Common errors that occur in the root cause analysis process

  • Failing to properly document the facts around the incident in a timely manner
  • Failing to understand the difference between correlated facts and causation
  • Not driving to a deep enough level and simply recording what happened vs. why it happened and how it can be prevented.
  • Not tracking improvement tasks to make sure they have been completed as expected
  • Not auditing the root cause analysis process for quality

Tips if root cause can not be determined

  • Determine what additional information should be collected next time and develop a process for collecting the needed information in case¬† the event reoccurs.¬†
  • Do not just assign a root cause if it is not correct for the false sense of completeness. Recognize that not all incidents can be attributed to a root cause first pass go around and make a plan to be effective if the issue recurs.

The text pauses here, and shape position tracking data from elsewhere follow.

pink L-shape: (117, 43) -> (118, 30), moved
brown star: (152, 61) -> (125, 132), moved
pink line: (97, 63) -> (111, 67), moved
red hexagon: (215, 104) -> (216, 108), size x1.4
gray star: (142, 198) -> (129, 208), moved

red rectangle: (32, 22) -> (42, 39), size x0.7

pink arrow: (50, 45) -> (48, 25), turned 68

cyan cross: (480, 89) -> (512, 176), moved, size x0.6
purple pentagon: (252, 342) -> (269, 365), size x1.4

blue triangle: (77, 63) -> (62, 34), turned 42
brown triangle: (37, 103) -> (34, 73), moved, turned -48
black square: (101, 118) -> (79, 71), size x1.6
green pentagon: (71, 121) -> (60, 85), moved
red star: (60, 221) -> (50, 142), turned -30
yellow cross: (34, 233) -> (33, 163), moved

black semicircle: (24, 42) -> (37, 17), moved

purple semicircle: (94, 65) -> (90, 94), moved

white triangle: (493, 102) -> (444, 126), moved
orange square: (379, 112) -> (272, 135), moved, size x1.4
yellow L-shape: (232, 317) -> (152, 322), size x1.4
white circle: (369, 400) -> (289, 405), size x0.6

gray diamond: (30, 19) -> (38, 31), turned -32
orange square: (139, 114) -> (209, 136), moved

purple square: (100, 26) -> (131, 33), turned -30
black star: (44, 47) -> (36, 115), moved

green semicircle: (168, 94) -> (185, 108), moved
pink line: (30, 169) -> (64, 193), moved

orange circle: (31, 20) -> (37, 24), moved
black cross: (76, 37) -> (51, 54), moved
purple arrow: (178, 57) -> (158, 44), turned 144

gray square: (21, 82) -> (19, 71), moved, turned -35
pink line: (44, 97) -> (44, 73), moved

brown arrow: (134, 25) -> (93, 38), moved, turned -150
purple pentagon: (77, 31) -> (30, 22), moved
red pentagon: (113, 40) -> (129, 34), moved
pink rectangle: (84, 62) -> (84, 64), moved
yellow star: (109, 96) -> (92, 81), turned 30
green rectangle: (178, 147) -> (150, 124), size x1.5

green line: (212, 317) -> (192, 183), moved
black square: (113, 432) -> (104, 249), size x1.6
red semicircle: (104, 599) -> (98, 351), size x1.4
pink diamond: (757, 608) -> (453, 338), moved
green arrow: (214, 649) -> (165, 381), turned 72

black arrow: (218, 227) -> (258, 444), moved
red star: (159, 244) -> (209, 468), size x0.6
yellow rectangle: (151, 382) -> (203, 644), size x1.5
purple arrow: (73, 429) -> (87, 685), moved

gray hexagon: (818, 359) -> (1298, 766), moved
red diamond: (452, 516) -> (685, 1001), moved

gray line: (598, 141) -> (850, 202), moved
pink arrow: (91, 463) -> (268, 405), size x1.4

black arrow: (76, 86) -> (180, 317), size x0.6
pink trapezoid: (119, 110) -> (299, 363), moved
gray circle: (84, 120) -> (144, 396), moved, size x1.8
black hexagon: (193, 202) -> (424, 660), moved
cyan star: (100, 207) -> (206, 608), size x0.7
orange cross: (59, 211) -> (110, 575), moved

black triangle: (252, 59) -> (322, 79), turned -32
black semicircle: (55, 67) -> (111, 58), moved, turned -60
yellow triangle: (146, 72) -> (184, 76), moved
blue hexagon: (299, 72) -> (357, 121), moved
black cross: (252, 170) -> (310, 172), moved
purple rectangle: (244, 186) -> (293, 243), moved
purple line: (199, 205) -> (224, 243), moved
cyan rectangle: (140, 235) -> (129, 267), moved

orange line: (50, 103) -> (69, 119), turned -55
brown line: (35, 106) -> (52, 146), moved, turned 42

Sample Root Cause Analysis Form

Statement of issue: Describe the problem that occurred

Chronology of events: Detail events that occurred with specific timelines and actions taken during the incident

Business Impact: Define and quantify the problem from a business perspective

Participants: Document individuals that participated in the root cause analysis

Corrective Actions with individuals name responsible for completing and date completed:

Lessons Learned: Document to enable future improvements

Other areas with similar exposure: Document so same incident does not have to be experienced multiple times in different operating areas

Contributing Causes: Items may not be root cause but were contributing factors that need correction

Was the incident a repeat event?

Final thoughts on root cause analysis

If you are capturing your root cause analysis in a database it may be useful to track many other items for reporting and improvement metrics. Some of these items might include:

  • Incident # (to link back to your problem management system)
  • Incident Status
  • Incident Start and End Time
  • Location/Country/Region of incident
  • Incident category (application/server/etc.)
  • Service affected
  • Organization owner of incident
  • Type of problem

Effectively performing a root cause analysis is one of the most important things you can do to improve operations and drive a continuous operations improvement mindset.